>>>>>

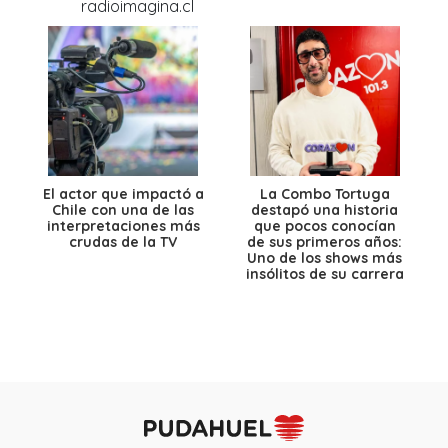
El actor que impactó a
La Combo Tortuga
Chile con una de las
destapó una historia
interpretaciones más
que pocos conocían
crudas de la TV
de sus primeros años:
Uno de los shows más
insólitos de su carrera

<<<<<
>>>>>

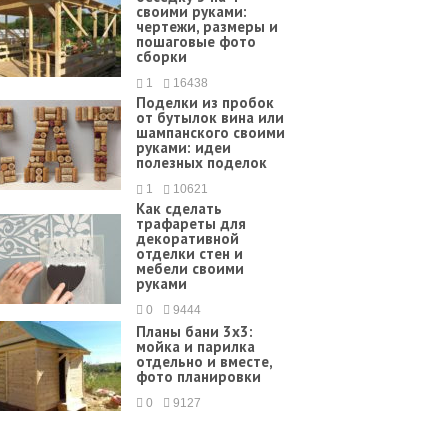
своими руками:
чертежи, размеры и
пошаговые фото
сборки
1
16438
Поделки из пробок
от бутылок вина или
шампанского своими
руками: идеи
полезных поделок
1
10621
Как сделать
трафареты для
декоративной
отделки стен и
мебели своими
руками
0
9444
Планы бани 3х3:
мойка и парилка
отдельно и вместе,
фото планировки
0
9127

<<<<<

- **Task goal**: Copy out only the lines above from the one with "El actor que impactó a" to the one with "insólitos de su carrera", inclusive, exactly as they stand.

- **Solution to the problem**:
El actor que impactó a
La Combo Tortuga
Chile con una de las
destapó una historia
interpretaciones más
que pocos conocían
crudas de la TV
de sus primeros años:
Uno de los shows más
insólitos de su carrera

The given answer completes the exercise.